A5. Compiler Flags

System Dive: -O3, -ffast-math, and Auto-Vectorization

Read the full raw markdown report on GitHub ↗

The Baseline `-O3`

Writing highly optimized C or C++ is only half the battle. The compiler must translate that source code into machine instructions. By default, compilers prioritize fast compilation times over execution speed. Passing the `-O3` flag instructs GCC/Clang to perform aggressive optimizations: loop unrolling, function inlining, and dead code elimination.
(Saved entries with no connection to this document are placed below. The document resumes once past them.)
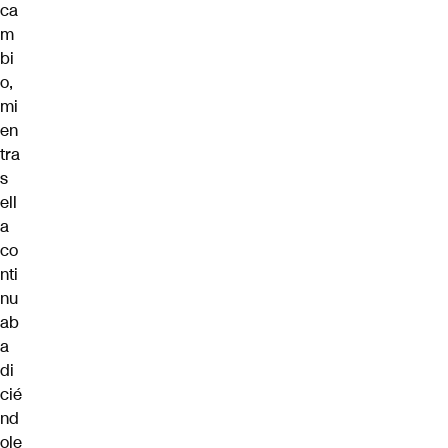
ca
m
bi
o,
mi
en
tra
s
ell
a
co
nti
nu
ab
a
di
cié
nd
ole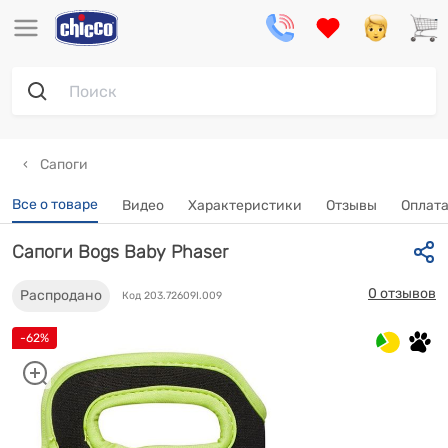
Сапоги
Все о товаре
Видео
Характеристики
Отзывы
Оплата
Сапоги Bogs Baby Phaser
0 отзывов
Распродано
Код 203.72609I.009
-62%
The Power of Modern Compilers

A common critique of manual SIMD intrinsics is that modern compilers (like GCC or Clang) can auto-vectorize loops for you if you provide the right flags. Let's look at what GCC does to my Naive C code when I pass -O3 -march=native -ffast-math.

C Source (Naive)

Assembly Output (AVX2)

1void matmul_naive(float* A, float* B, float* C, int N) {
    for (int i = 0; i < N; i++) {
        for (int j = 0; j < N; j++) {
            float sum = 0.0f;
            for (int k = 0; k < N; k++) {
                // The critical inner loop
                sum += A[i*N + k] * B[k*N + j];
            }
            C[i*N + j] = sum;
        }
    }
}

// GCC -O3 -march=native -ffast-math
.L4:
        // Load 8 floats from A into ymm1
        vmovups ymm1, YMMWORD PTR [rcx+rax]
        
        // Load 8 floats from B into ymm2
        vmovups ymm2, YMMWORD PTR [r8+rax]
        
        // Fused Multiply-Add (ymm0 = ymm1 * ymm2 + ymm0)
        vfmadd231ps     ymm0, ymm1, ymm2
        
        // Loop unrolling (GCC does this 4x or 8x automatically)
        vmovups ymm1, YMMWORD PTR [rcx+32+rax]
        vmovups ymm2, YMMWORD PTR [r8+32+rax]
        vfmadd231ps     ymm3, ymm1, ymm2

        add     rax, 128
        cmp     rdx, rax
        jne     .L4

The compiler successfully identifies the inner loop and unrolls it into vfmadd231ps (Fused Multiply-Add) instructions, processing 8 floats per cycle. However, as the chart below shows, even with aggressive compiler auto-vectorization, the Naive loop still cannot beat a hand-written Tiled or blocked algorithm, because the compiler cannot safely re-order massive memory access patterns.

Hardware-Specific Optimizations

Even with `-O3`, the compiler generates generic x86_64 machine code that can run on any processor from the last 20 years. To unlock the full power of a modern CPU, you must tell the compiler exactly what hardware it is targeting.

-march=native -mtune=native

These flags instruct the compiler to generate machine code explicitly tailored for the CPU currently compiling the code. It enables the use of advanced instruction sets (like AVX2 or AVX-512) that a generic build would be forced to ignore for compatibility reasons.

Flag Performance Impact

The following chart demonstrates the cumulative speedup multiplier gained by applying increasingly aggressive compiler flags to my base SIMD AVX2 C implementation. (Baseline -O0 = 1x).

Fast Math

The IEEE 754 floating-point standard requires strict adherence to mathematical order of operations, handling of NaNs, and signed zeros. This strictness limits the compiler's ability to reorder floating-point operations for speed.

The -ffast-math flag breaks IEEE compliance. It allows the compiler to assume math is associative (i.e., (A+B)+C == A+(B+C)), flush denormalized numbers to zero, and ignore NaNs. In machine learning, where slight floating-point inaccuracies are absorbed by the neural network's noise tolerance, -ffast-math provides a massive "free" speedup at the cost of strict numerical precision.